§ Required work
Of the entries below, return exactly those lines that fall between the one containing "op het gebied van veiligheid." and the one containing "je de kans op", the two end lines included.

=======

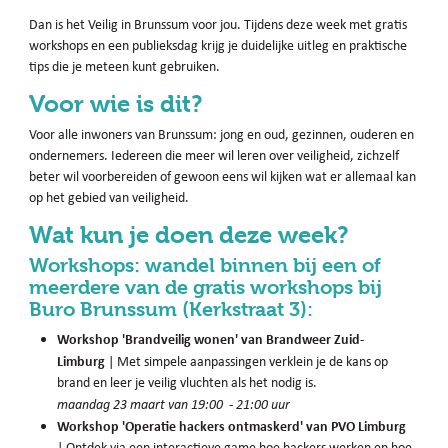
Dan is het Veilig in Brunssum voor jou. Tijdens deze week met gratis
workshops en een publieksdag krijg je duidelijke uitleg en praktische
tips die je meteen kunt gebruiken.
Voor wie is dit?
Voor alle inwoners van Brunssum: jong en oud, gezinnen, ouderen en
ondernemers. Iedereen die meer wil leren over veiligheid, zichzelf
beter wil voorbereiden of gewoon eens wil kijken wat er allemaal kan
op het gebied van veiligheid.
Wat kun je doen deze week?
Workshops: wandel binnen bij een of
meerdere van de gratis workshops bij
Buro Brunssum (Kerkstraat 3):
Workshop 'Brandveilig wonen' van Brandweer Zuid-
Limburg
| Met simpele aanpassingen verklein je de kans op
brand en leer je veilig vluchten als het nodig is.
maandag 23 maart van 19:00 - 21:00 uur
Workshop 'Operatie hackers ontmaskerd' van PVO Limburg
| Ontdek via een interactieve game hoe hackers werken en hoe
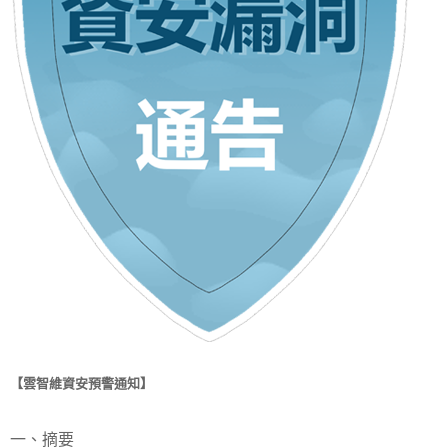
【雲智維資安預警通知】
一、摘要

=======

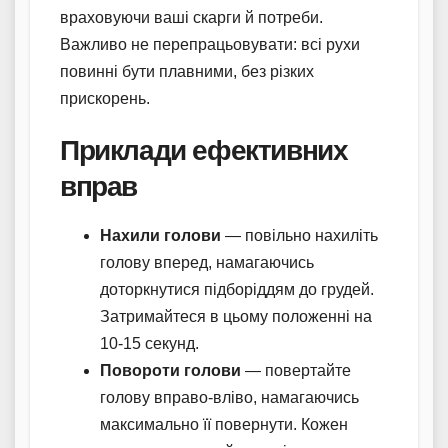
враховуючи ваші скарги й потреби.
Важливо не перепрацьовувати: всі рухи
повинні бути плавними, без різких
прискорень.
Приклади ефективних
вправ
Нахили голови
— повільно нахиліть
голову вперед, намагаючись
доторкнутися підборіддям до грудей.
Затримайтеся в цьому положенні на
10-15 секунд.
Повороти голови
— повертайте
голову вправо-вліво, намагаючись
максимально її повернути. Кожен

=======

§ Output for this exercise
op het gebied van veiligheid.
Wat kun je doen deze week?
Workshops: wandel binnen bij een of
meerdere van de gratis workshops bij
Buro Brunssum (Kerkstraat 3):
Workshop 'Brandveilig wonen' van Brandweer Zuid-
Limburg
| Met simpele aanpassingen verklein je de kans op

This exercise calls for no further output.